Δabs absolute change from the initial value, Δrelative relative change from the initial value, % change in FEV percentage change in FEV1 over baseline, Xrs5 reactance at 5 Hz, Xrs10 reactance at 10 Hz, Rrs5 resistance at 5 Hz, Rrs10 resistance at 10 Hz, AX reactance area, Rrs20–5 difference of Rrs5 and Rrs20

Numbers in bold indicate a significant difference between the low-dose and standard-dose salbutamol groups (P < 0.05)

Discussion

Our results show that the oscillometric BDR data of healthy controls were similar for children given standard and low doses of salbutamol. In fact, epidemiological studies accept standard BDR reference values based on oscillometric BDR data from low-dose salbutamol in healthy volunteers [9-13]. However, previous researchers have used different criteria to define “healthy control” such as the following: no history of asthma, cystic fibrosis, neonatal chronic lung disease, or respiratory infection in the 2 weeks prior to study onset (Thamrin et al. criteria) [10, 11]; and the Thamrin et al. criteria in addition to no preterm and low birth weight infants (>36 weeks gestational age and >2.5 kg of birth weight) who had not received oxygen at birth [12, 13]; in addition to no exposure to second-hand smoke and normal body mass index such as criteria of the American Thoracic Society [14]. We used a more stringent set of criteria for healthy children than the criteria of the American Thoracic Society because we added an additional criteria of FEV1 [14]. Although the healthy group had similar low-dose and standard-dose BDR data, the exclusion group had significantly different BDR data following low-dose and standard-dose salbutamol. Thus, the use of oscillometric BDR data should be carefully considered in epidemiologic studies of children.
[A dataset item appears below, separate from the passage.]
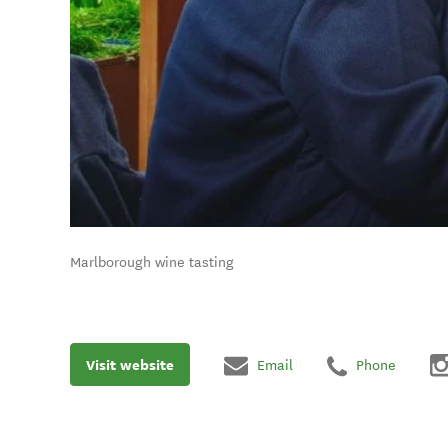
Marlborough wine tasting
Visit website
Email
Phone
Our results show that the measured reactance of small airways in exclusion children depended on the dose of salbutamol used for BDR testing. Interestingly, all previous pediatric oscillometric patient-control studies only used low-dose salbutamol for BDR testing [4-8]. As far as we know, this study is the first to analyze oscillometric small airway hyper-responsiveness in children using low and standard doses of a bronchodilator. The BDR results following low-dose salbutamol may not accurately reflect the reactance of small airway dysfunction. Many researchers have shown that resistance is a more sensitive measure of airway caliber than reactance in children with asthma [6, 8–10]. Our study suggests that use of low-dose bronchodilator may make it difficult to predict the reversibility of reactance in oscillometric BDR testing.
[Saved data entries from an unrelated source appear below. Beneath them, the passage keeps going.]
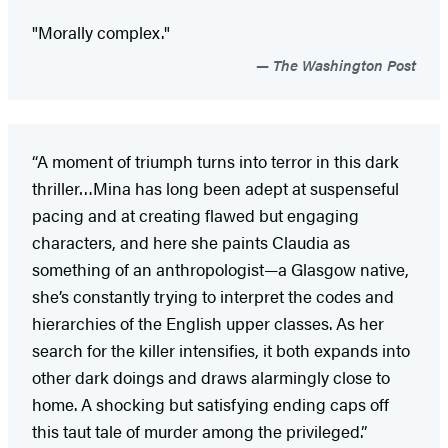
"Morally complex."
The Washington Post
“A moment of triumph turns into terror in this dark
thriller…Mina has long been adept at suspenseful
pacing and at creating flawed but engaging
characters, and here she paints Claudia as
something of an anthropologist—a Glasgow native,
she’s constantly trying to interpret the codes and
hierarchies of the English upper classes. As her
search for the killer intensifies, it both expands into
other dark doings and draws alarmingly close to
home. A shocking but satisfying ending caps off
this taut tale of murder among the privileged.”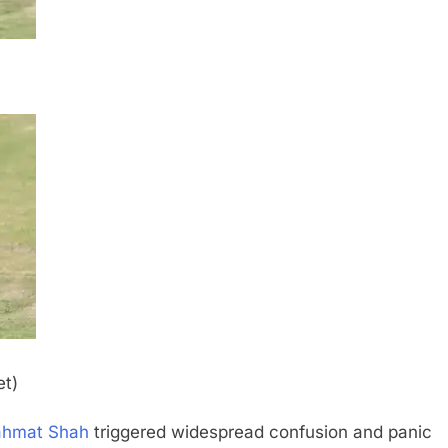
et)
ahmat Shah
triggered widespread confusion and panic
There is limited clinical IOS results in the exclusion group. In particular, the exclusion group presents various characteristics with children representing different phenotype. It was difficult to further divide the exclusion group for homogenous phenotype due to insufficient sample size. We expect further research as a homogeneous phenotype group such as exclusively asthmatic patients compared to healthy group.

Conclusions

Use of low-dose and standard-dose salbutamol for oscillometric BDR testing yielded similar results in healthy children, although our criteria for “healthy” were more stringent than those of other studies. The oscillometric reactance of small airways is significantly associated with the dose of salbutamol used for BDR testing in exclusion children. For further examination of reactance, we suggest use of the standard dose of salbutamol for oscillometric BDR testing. Since there is no accurate BDR guideline for other pulmonary function tests, many researchers extended the GINA guideline for 200-400μg of salbutamol for BDR to the IOS [4-13]. It is also necessary for the GINA guidelines to specify the amount of salbutamol inhaler to be used for BDR testing to the IOS.